This appeal arises pursuant to the Texas Workers’ Compensation Act, TEX. LAB. CODE ANN. § 401.001 et seq. (1989 Act). A contested case hearing (CCH) was held on October 23, 2017, with the record closing on November 10, 2017, in (city), Texas, with (administrative law judge) presiding as the administrative law judge (ALJ). The ALJ resolved the disputed issues by deciding that: (1) the compensable injury of (date of injury), extends to lumbar radiculopathy, disc protrusions at L3 through S1, nerve root encroachment at L4-5, left foot drop, atrophy of the left lower extremity, and L3 disc disruption, but does not extend to multiple level lumbar degenerative disc disease or lumbar spondylosis; (2) the respondent/cross-appellant (claimant) has not reached maximum medical improvement (MMI); and (3) because the claimant has not reached MMI, an impairment rating (IR) cannot be assigned.

The appellant/cross-respondent (carrier) appealed the ALJ’s determinations regarding extent of the injury to include lumbar radiculopathy, disc protrusions at L3 through S1, nerve root encroachment at L4-5, left foot drop, atrophy of the left lower extremity, and L3 disc disruption as being contrary to the great weight of the evidence and further argued that the ALJ erred in finding that the claimant had not reached MMI when the parties stipulated that the claimant reached statutory MMI on September 21, 2017.

The claimant responded, urging affirmance of the ALJ’s extent-of-injury determinations and requesting that the issues of MMI and IR be remanded to the ALJ for resolution.

The ALJ’s determination that the compensable injury of (date of injury), does not extend to multiple level lumbar degenerative disc disease or lumbar spondylosis was not appealed and has become final pursuant to Section 410.169.

DECISION

Affirmed in part and reversed and remanded in part.
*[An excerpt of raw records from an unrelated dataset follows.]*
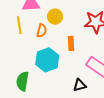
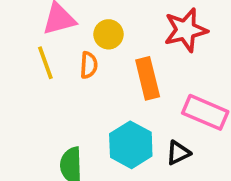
orange rectangle: (71, 43) -> (148, 78), size x1.5
cyan hexagon: (47, 60) -> (131, 145), moved

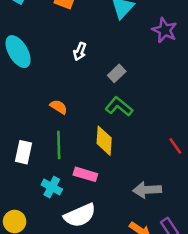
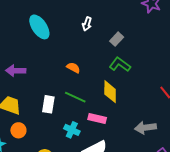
green line: (59, 145) -> (75, 97), turned -60

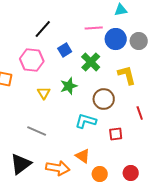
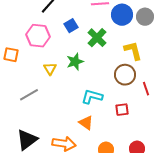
brown circle: (104, 99) -> (125, 75), moved
gray line: (37, 131) -> (29, 95), moved, turned -54
orange triangle: (83, 156) -> (86, 123), moved

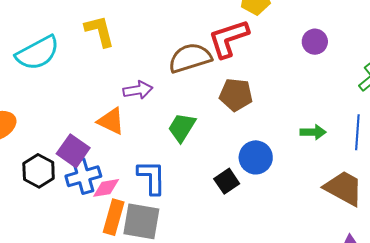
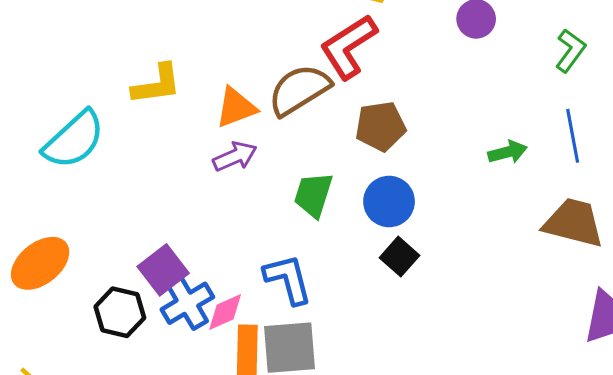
yellow L-shape: (100, 31) -> (157, 84), turned 111
orange triangle: (111, 121) -> (236, 107), moved, turned -32
purple square: (73, 151) -> (163, 270), turned 32
blue circle: (256, 157) -> (389, 202), moved

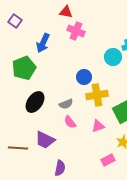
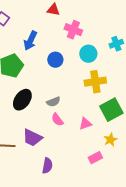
pink cross: (76, 31) -> (73, 30), moved
cyan circle: (113, 57) -> (88, 54), moved
blue circle: (84, 77) -> (55, 60), moved
yellow cross: (97, 95) -> (95, 82), moved

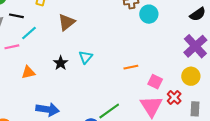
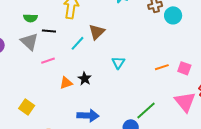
cyan line: (29, 33) -> (77, 43), moved
black star: (61, 63) -> (85, 79), moved
pink square: (155, 82) -> (184, 68), moved

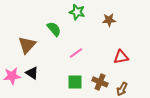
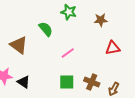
brown triangle: (27, 45) -> (19, 45), turned -36
red triangle: (121, 57) -> (113, 48), moved
black triangle: (32, 73) -> (24, 82), moved

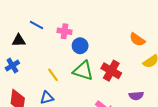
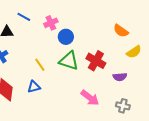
pink cross: (64, 31) -> (51, 23), turned -32
purple semicircle: (136, 96) -> (120, 77), moved

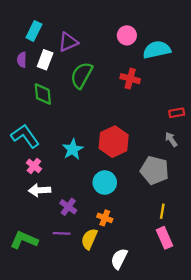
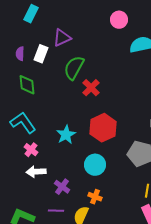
cyan rectangle: (34, 31) -> (31, 14), moved
pink circle: (127, 35) -> (119, 20), moved
red cross: (130, 79) -> (91, 88), moved, turned 30
green diamond: (43, 94) -> (27, 85), moved

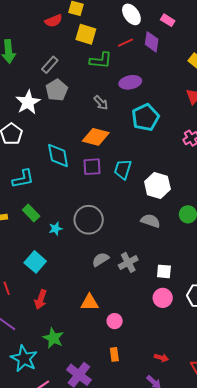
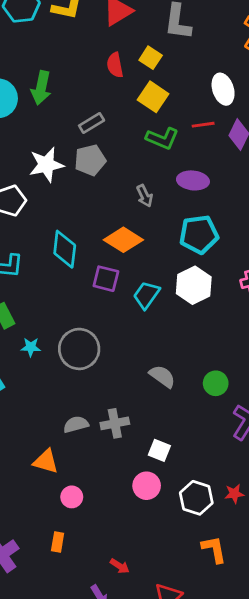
red semicircle: (54, 21) -> (115, 65), turned 84
white hexagon: (157, 185) -> (194, 285), moved
gray semicircle: (100, 259) -> (76, 424), moved

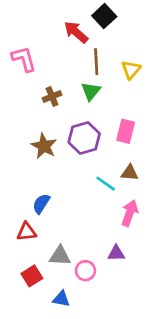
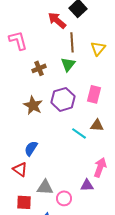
pink arrow: (130, 213) -> (100, 167), moved
red triangle: (27, 232) -> (20, 169), turned 42
red square: (32, 276) -> (24, 202), turned 35

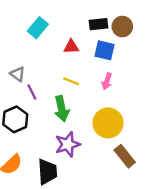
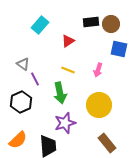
red triangle: (71, 47) -> (68, 41), turned -32
blue square: (104, 50) -> (119, 49), moved
brown rectangle: (125, 156) -> (107, 143), moved

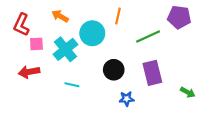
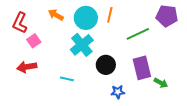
cyan circle: (92, 33) -> (86, 18), moved
pink square: (36, 44) -> (34, 41), turned -32
cyan cross: (65, 49) -> (82, 45), moved
green arrow: (188, 92) -> (161, 83), moved

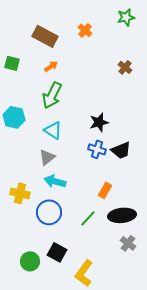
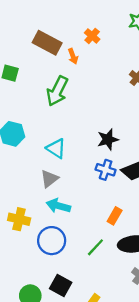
orange arrow: (51, 66) -> (73, 56), moved, turned 104
green arrow: (52, 95) -> (57, 91), moved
The claimant testified that she sustained an injury on (date of injury), when she tripped while ascending a staircase and fell forward, falling onto her knees on the staircase landing. The parties stipulated, in part, that the carrier accepted as compensable a lumbar sprain.

EXTENT OF INJURY

The ALJ is the sole judge of the weight and credibility of the evidence (Section 410.165(a)) and, as the trier of fact, resolves the conflicts and inconsistencies in the evidence. Texas Employers Insurance Association v. Campos, 666 S.W.2d 286 (Tex. App.-Houston [14th Dist.] 1984, no writ).  As an appellate reviewing tribunal, the Appeals Panel will not disturb challenged factual findings of an ALJ absent legal error, unless they are so against the great weight and preponderance of the evidence as to be clearly wrong or manifestly unjust. Cain v. Bain, 709 S.W.2d 175, 176 (Tex. 1986); In re King's Estate, 150 Tex. 662, 244 S.W.2d 660 (1951). 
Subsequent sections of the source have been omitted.